The most intense words available to refer to emotions and emotional states were used to describe Christ's struggle at Gethsemane.  The hymn writer is certainly in error when he writes, "He had no tears for his own grief but sweat drops of blood for mine." Charles Gabriel, "My Savior's Love"(1905).  Jesus Christ was preparing to take up the wrath of God for our sins.  The Father would charge those offenses to Christ for punishment. God would forsake Jesus, leaving Him in the lurch.  For Jesus, the agony was so horrible that in utter darkness on the cross, He cried, "My God, My God, Why have you forsaken me?" On the cross, He does not use the affectionate word of a child for a father, "Abba."  He spoke as the "one mediator...between God and men, the man Christ Jesus, who gave Himself as a ransom for all, the testimony given at the proper time." (1 Timothy 2:5,6).

The quote above comes from the Bloem's book, Broken Minds Hope for Healing When You Feel Like You're Losing It.

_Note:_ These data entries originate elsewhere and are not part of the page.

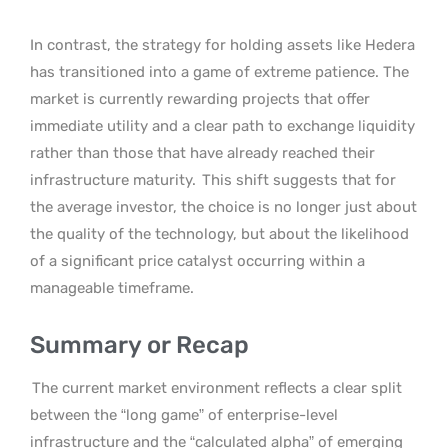
In contrast, the strategy for holding assets like Hedera
has transitioned into a game of extreme patience. The
market is currently rewarding projects that offer
immediate utility and a clear path to exchange liquidity
rather than those that have already reached their
infrastructure maturity.
This shift suggests that for
the average investor, the choice is no longer just about
the quality of the technology, but about the likelihood
of a significant price catalyst occurring within a
manageable timeframe.
Summary or Recap
The current market environment reflects a clear split
between the “long game” of enterprise-level
infrastructure and the “calculated alpha” of emerging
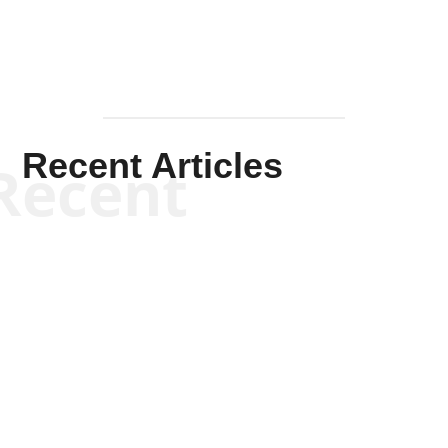
Recent Articles
Recent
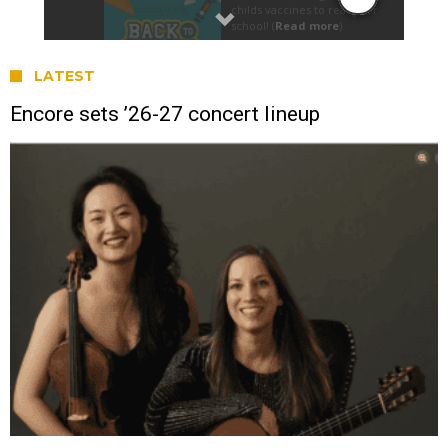
LATEST
Encore sets ’26-27 concert lineup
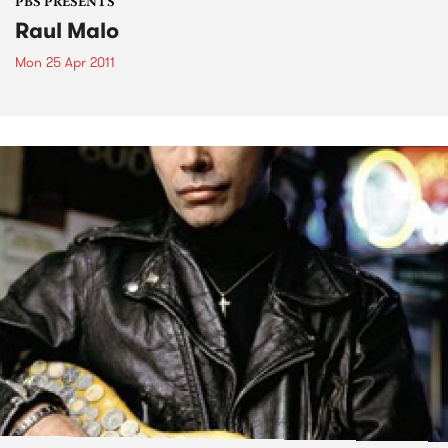
PBS PRESENTS
Raul Malo
Mon 25 Apr 2011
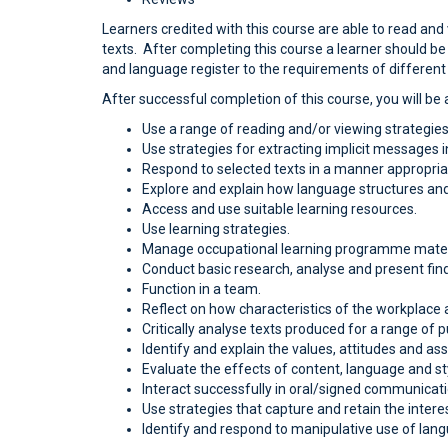
Learners credited with this course are able to read and
texts. After completing this course a learner should be
and language register to the requirements of different 
After successful completion of this course, you will be a
Use a range of reading and/or viewing strategies 
Use strategies for extracting implicit messages i
Respond to selected texts in a manner appropriat
Explore and explain how language structures and
Access and use suitable learning resources.
Use learning strategies.
Manage occupational learning programme mater
Conduct basic research, analyse and present fin
Function in a team.
Reflect on how characteristics of the workplace 
Critically analyse texts produced for a range of
Identify and explain the values, attitudes and as
Evaluate the effects of content, language and sty
Interact successfully in oral/signed communicati
Use strategies that capture and retain the intere
Identify and respond to manipulative use of lan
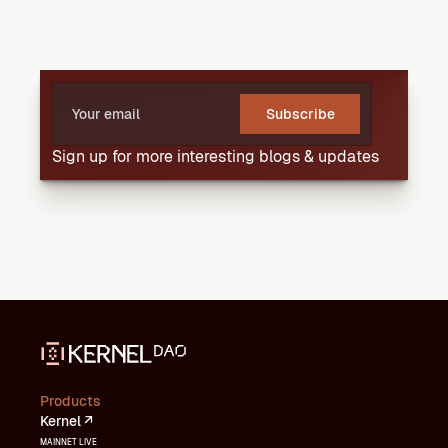
Subscribe
Sign up for more interesting blogs & updates
Products
Kernel ↗
MAINNET LIVE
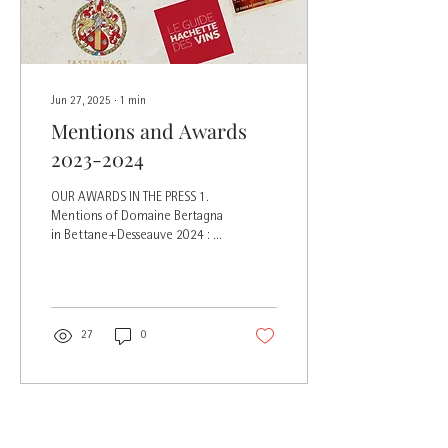
Jun 27, 2025
∙
1
min
Mentions and Awards
2023-2024
OUR AWARDS IN THE PRESS 1.
Mentions of Domaine Bertagna
in Bettane+Desseauve 2024 : 2.
Mentions and tasting notes in
the Hachette...
27
0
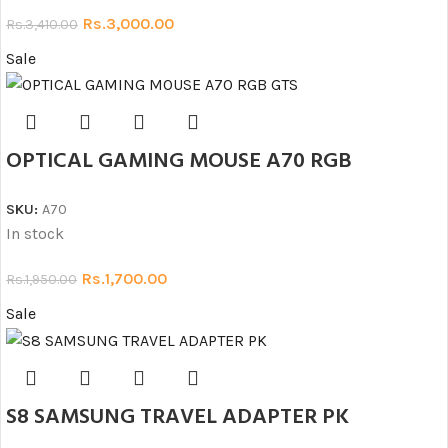
Rs.
3,000.00
Rs.
3,410.00
Sale
OPTICAL GAMING MOUSE A70 RGB
SKU:
A70
In stock
Rs.
1,700.00
Rs.
1,950.00
Sale
S8 SAMSUNG TRAVEL ADAPTER PK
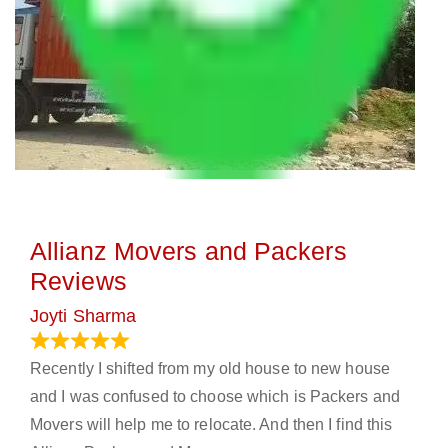
Allianz Movers and Packers
Reviews
Joyti Sharma
June 18, 2024
Recently I shifted from my old house to new house
and I was confused to choose which is Packers and
Movers will help me to relocate. And then I find this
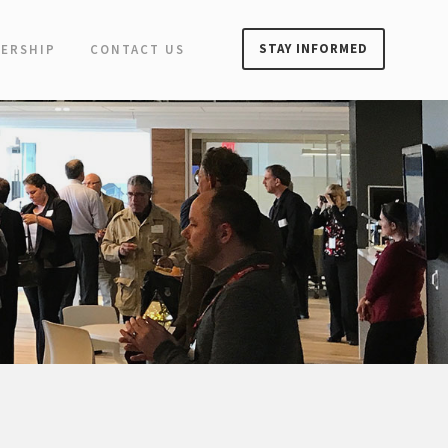
STAY INFORMED
ERSHIP
CONTACT US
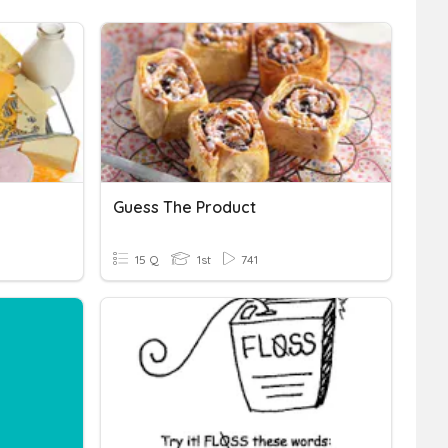
Guess The Product
15 Q
1st
741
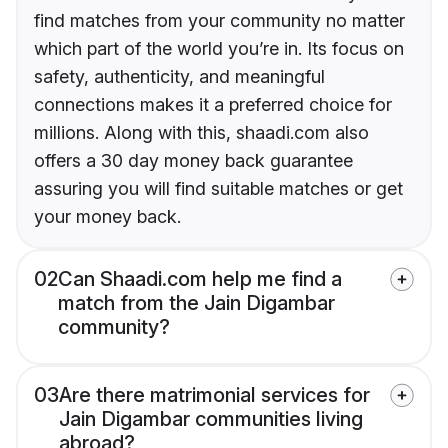
find matches from your community no matter
which part of the world you’re in. Its focus on
safety, authenticity, and meaningful
connections makes it a preferred choice for
millions. Along with this, shaadi.com also
offers a 30 day money back guarantee
assuring you will find suitable matches or get
your money back.
02
Can Shaadi.com help me find a
match from the Jain Digambar
community?
03
Are there matrimonial services for
Jain Digambar communities living
abroad?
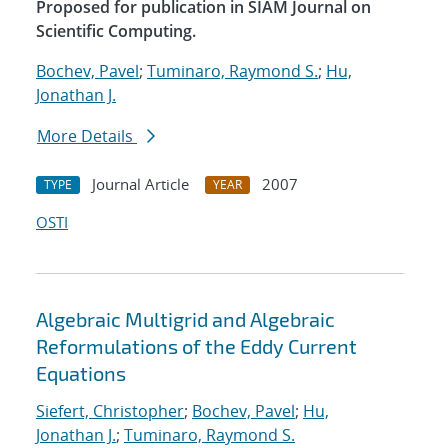
Proposed for publication in SIAM Journal on
Scientific Computing.
Bochev, Pavel
;
Tuminaro, Raymond S.
;
Hu,
Jonathan J.
More Details
Journal Article
2007
TYPE
YEAR
OSTI
Algebraic Multigrid and Algebraic
Reformulations of the Eddy Current
Equations
Siefert, Christopher
;
Bochev, Pavel
;
Hu,
Jonathan J.
;
Tuminaro, Raymond S.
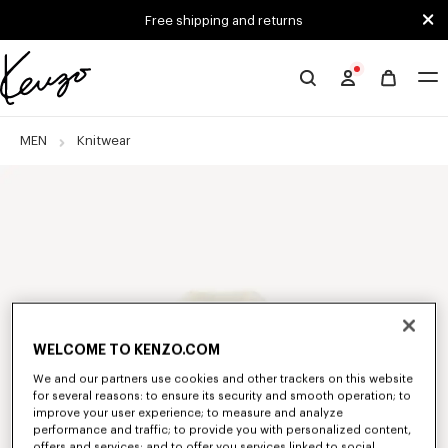
Skip to main content
Skip to footer content
Free shipping and returns
Official
KENZO
website
MEN
Knitwear
WELCOME TO KENZO.COM
We and our partners use cookies and other trackers on this website
for several reasons: to ensure its security and smooth operation; to
improve your user experience; to measure and analyze
performance and traffic; to provide you with personalized content,
offers and services; and to offer you services linked to social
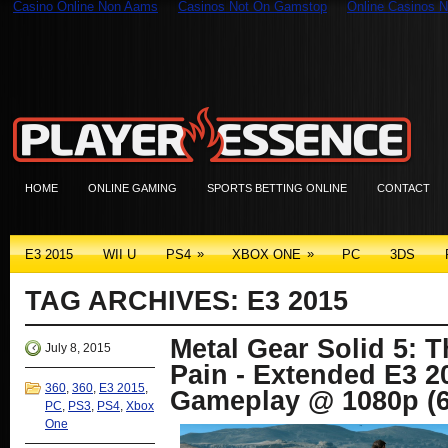
Casino Online Non Aams
Casinos Not On Gamstop
Online Casinos N
HOME
ONLINE GAMING
SPORTS BETTING ONLINE
CONTACT
»
»
E3 2015
WII U
PS4
XBOX ONE
PC
3DS
TAG ARCHIVES:
E3 2015
Metal Gear Solid 5: 
July 8, 2015
Pain - Extended E3 
360
,
360
,
E3 2015
,
Gameplay @ 1080p (6
PC
,
PS3
,
PS4
,
Xbox
One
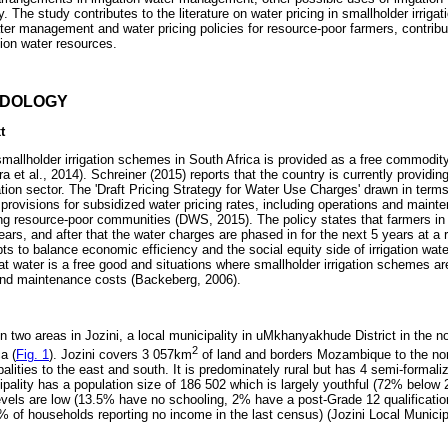
ly. The study contributes to the literature on water pricing in smallholder irriga
ater management and water pricing policies for resource-poor farmers, contribu
gation water resources.
ODOLOGY
t
smallholder irrigation schemes in South Africa is provided as a free commodit
 et al., 2014). Schreiner (2015) reports that the country is currently providi
igation sector. The 'Draft Pricing Strategy for Water Use Charges' drawn in term
provisions for subsidized water pricing rates, including operations and maint
ing resource-poor communities (DWS, 2015). The policy states that farmers i
 years, and after that the water charges are phased in for the next 5 years at 
ts to balance economic efficiency and the social equity side of irrigation wate
at water is a free good and situations where smallholder irrigation schemes a
and maintenance costs (Backeberg, 2006).
 two areas in Jozini, a local municipality in uMkhanyakhude District in the n
2
a (
Fig. 1
). Jozini covers 3 057km
of land and borders Mozambique to the nor
palities to the east and south. It is predominately rural but has 4 semi-formal
ipality has a population size of 186 502 which is largely youthful (72% below
vels are low (13.5% have no schooling, 2% have a post-Grade 12 qualification)
% of households reporting no income in the last census) (Jozini Local Municipa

It is in the chapter, Biblical Evidence (chapter 17, pp. 216-218). The book is published by Kregel Publications in Grand Rapids, Michigan (2005).  If you would like a copy please go to our web site
The Bloem's have been asked by Kregel Publications to write two more books on the subject of mental illness and the Christian.

 In his exposition of Psalm 40, Spurgeon  says, "When our Lord bore in His own person the terrible curse which was due sin, He was so cast down as to be like a prisoner in a deep, dark, fearful dungeon, amid whose horrible glooms the captive heard a nose as of rushing torrents, while overhead resounded the tramp of furious foes.

 Our Lord in His anguish was like a captive in the oubliettes,   (ed.a dungeon with an opening only at the top) forgotten of all mankind, immured amid horror, darkness, and desolation.Yea the Lord Jehovah made Him to ascend from all His abasement.  He retraced His   steps from that deep hell of anguish into which He had been cast as our substitute. He, who thus delivered our surety in extremis, will not fail to liberate us from our lighter griefs. Charles Spurgeon, Treasury of David, vol. 1   (1869; repr., Newark, NJ: Cornerstone, n.d.)